The History of Arabian Pearls
The pearl beds in the Persian gulf are among the oldest and most prolific ever known. Individual pearls have been found that date back to at least 7,000 years ago. Pearls were traded extensively in Roman times and the Arab writer, Al Idrisi states that in 1154, Julfar, in Ra’s Al- Khaimah, was already a major pearling centre. By the beginning of the 20th century it was estimated that over 1200 pearling boats operated out of the Trucialj States.
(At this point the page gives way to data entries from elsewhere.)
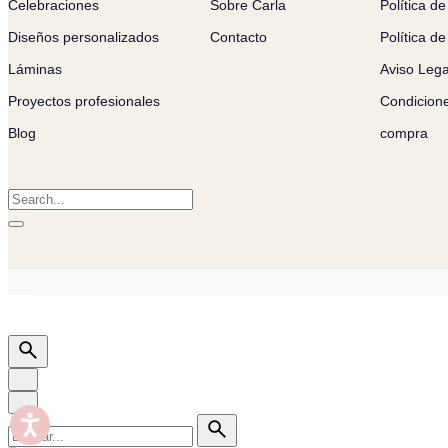
Celebraciones
Sobre Carla
Política de
Diseños personalizados
Contacto
Política d
Láminas
Aviso Lega
Proyectos profesionales
Condicion
Blog
compra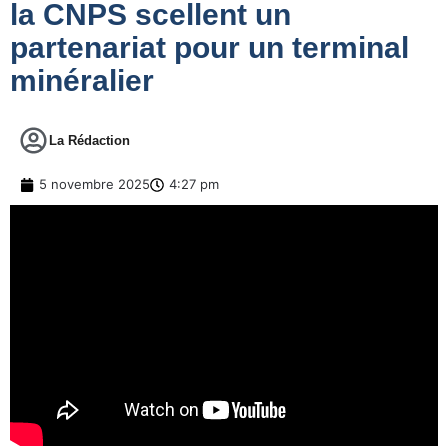
la CNPS scellent un
partenariat pour un terminal
minéralier
La Rédaction
5 novembre 2025
4:27 pm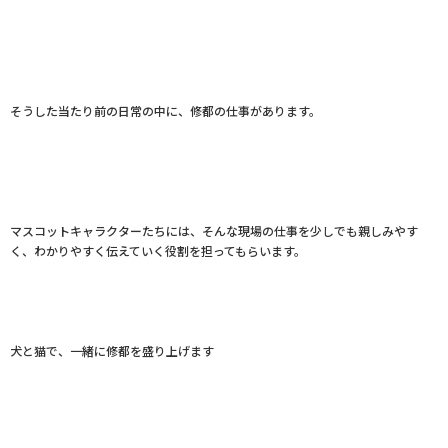
そうした当たり前の日常の中に、修都の仕事があります。
マスコットキャラクターたちには、そんな現場の仕事を少しでも親しみやす
く、わかりやすく伝えていく役割を担ってもらいます。
犬と猫で、一緒に修都を盛り上げます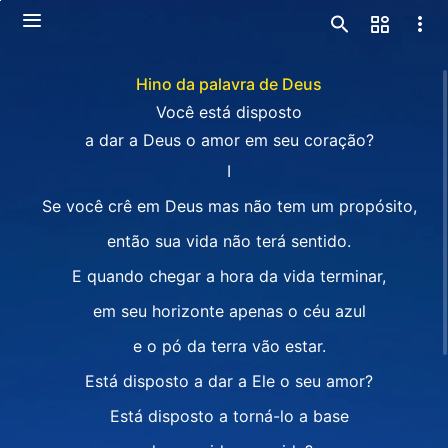
Hino da palavra de Deus
Você está disposto
a dar a Deus o amor em seu coração?
I
Se você crê em Deus mas não tem um propósito,
então sua vida não terá sentido.
E quando chegar a hora da vida terminar,
em seu horizonte apenas o céu azul
e o pó da terra vão estar.
Está disposto a dar a Ele o seu amor?
Está disposto a torná-lo a base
There was huge demand for Arabian pearls in the late 1800s and the Arabian pearl market was worth a staggering £10 million at the beginning of the 1900s. However, the new cultured pearl market and the discovery of oil destroyed pearling the the Arabian gulf and from the 1950s it was all but destroyed. These pearls are sold as Basra pearls now, mostly from the pinctada radiata from Bahrain. Persian Gulf pearls range in colour from white to dark cream and tend to have a yellowish tint.
Oldest Pearl in the World
The oldest natural pearl in the world was unearthed by French researchers at a Neolithic site in Arabia in 2012. Discovered in the United Arab Emirates the pearl was beloved to have originated from between 5547 to 5235 BC. The pearl measures 0.07 inches in diameter.
The Revival of Arabian Pearls
Now Arabian Pearl Holdings, a new brand based in Dubai, is trying to revive the mystique of the Arabian Pearl. At its farm in Ras Al-Khaimah, an Emirate about 80 miles north of Dubai, the company cultures pearls with silvery and champagne hues inside the Pinctada Radiata oyster. The company has partnered with several leading designers and will include a tassel style design from Stephen Webster made with 18 carat white gold, black and white diamonds, emeralds and Tahitian and Arabian pearls.
Award winning designer, Ornella Iannuzzi has also worked with the Arabian Pearl Company in Dubai and won two gold awards with her “Uprising Pearl” ring design.